Now, I guess maybe the BBC thought the girl’s expression in this photo appropriately captured the anguish many in Thailand feel at how the protests were “resolved.” But then I saw the English tag line (I’ve circled it in light blue) and had an instant WTF.

Was it some kind of wacky Japanese pun? Or just a particularly hilarious and bizarre example of Engrish? A little more research showed that neither is the case. Rather, the film Oppai Volleyball is sort of a Japanese version of the Bad News Bears with volleyball, except the sad-sack team is coached by a female junior high school teacher. A female junior high school teacher who…

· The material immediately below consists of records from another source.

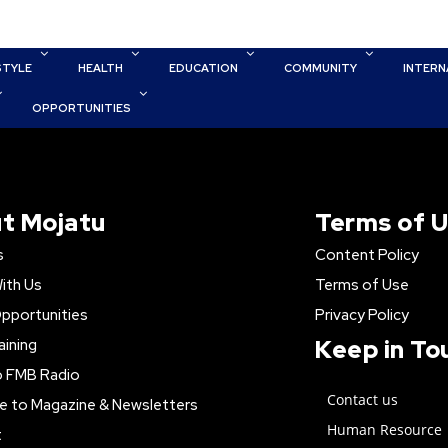
STYLE
HEALTH
EDUCATION
COMMUNITY
INTERN
OPPORTUNITIES
t Mojatu
Terms of 
s
Content Policy
ith Us
Terms of Use
pportunities
Privacy Policy
Keep in To
aining
o FMB Radio
Contact us
e to Magazine & Newsletters
Human Resource
t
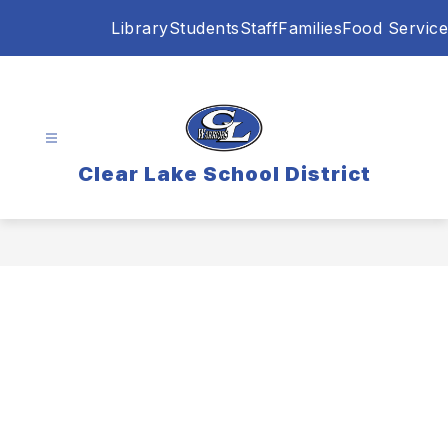
Skip
Library
Students
Staff
Families
Food Service
to
content
Clear Lake School District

…to give them an incentive to try hard, she promises them that she will show them her boobs if they win a game! Since then, the boys start practicing extremely hard.

Mystery solved!

Remarketing

I’m getting annoyed by the increasing prevalence of online remarketing. Here’s more-or-less how it works: most of the sites you visit collect data on you with cookies. When you view something from an advertiser’s site, if they participate in remarketing and similar programs they’ll tag you with a cookie on your browser, which then essentially gets passed back to the ad networks that they pay to distribute online ads for their sites. Practical upshot: if you checked out the Google Nexus One a la Paul Waldmann or bought a coupon from Groupon like I did the other day, you’re going to be bombed for weeks or months with tons and tons of ads from Google or Groupon, at least until you wipe your cookies from your browser. This technology has been around for awhile, but as Google has integrated Doubleclick into its advertising products it’s gotten much, much more noticeable for the average consumer.

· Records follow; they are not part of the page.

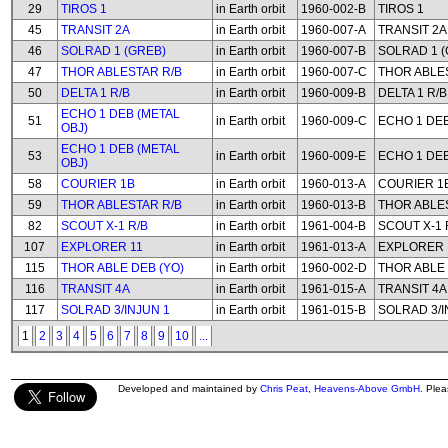
29
TIROS 1
in Earth orbit
1960-002-B
TIROS 1
45
TRANSIT 2A
in Earth orbit
1960-007-A
TRANSIT 2A
46
SOLRAD 1 (GREB)
in Earth orbit
1960-007-B
SOLRAD 1 (
47
THOR ABLESTAR R/B
in Earth orbit
1960-007-C
THOR ABLE
50
DELTA 1 R/B
in Earth orbit
1960-009-B
DELTA 1 R/B
ECHO 1 DEB (METAL
51
in Earth orbit
1960-009-C
ECHO 1 DEB
OBJ)
ECHO 1 DEB (METAL
53
in Earth orbit
1960-009-E
ECHO 1 DEB
OBJ)
58
COURIER 1B
in Earth orbit
1960-013-A
COURIER 1
59
THOR ABLESTAR R/B
in Earth orbit
1960-013-B
THOR ABLE
82
SCOUT X-1 R/B
in Earth orbit
1961-004-B
SCOUT X-1 
107
EXPLORER 11
in Earth orbit
1961-013-A
EXPLORER 
115
THOR ABLE DEB (YO)
in Earth orbit
1960-002-D
THOR ABLE 
116
TRANSIT 4A
in Earth orbit
1961-015-A
TRANSIT 4A
117
SOLRAD 3/INJUN 1
in Earth orbit
1961-015-B
SOLRAD 3/I
1
2
3
4
5
6
7
8
9
10
...
Developed and maintained by
Chris Peat
,
Heavens-Above GmbH
. Ple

Beyond the obvious creepiness factor, I’m struggling a bit to explain exactly why I don’t like this trend. I think it boils down to something like this: the ad networks pitch remarketing to advertisers as just a way to serve their customers with extremely relevant, highly targeted advertising. And that’s true, as far as it goes: I bought a Groupon, so I’m much more likely to be a continued Groupon customer than someone who’s never even heard of Groupon. The problem stems from the fact that, as it turns out, I’ve already taken pains to define my engagement with Groupon very precisely: I subscribe to their RSS feed and get all my local Groupon offers delivered to my newsreader, thus ensuring that any additional contact from Groupon about those offers is going to be superfluous, and thus annoying. It’s a little bit of a paradox in that the old, dumb world of online display advertising was less relevant and less likely to be something I was interested in. That made those old ads very easy to reflexively ignore. But the new world of remarketing isn’t like that. I’m still not interested in most of these goods and services, but now I can’t stop the ads from becoming mental clutter.

So what to do? Well, one thing that would decisively change my opinion on this stuff is greater sophistication. If Google shows me 1000 Nexus One ads over the course of two months and I still haven’t purchased a Nexus One, perhaps Google should take that as a hint that their price is too high for me to want to buy their phone, even though it was interesting enough to me to check it out on their site. A well-targeted ad offering a substantial discount would go much further to turn me into a customer than continuing to bombard me with the same stupid ads.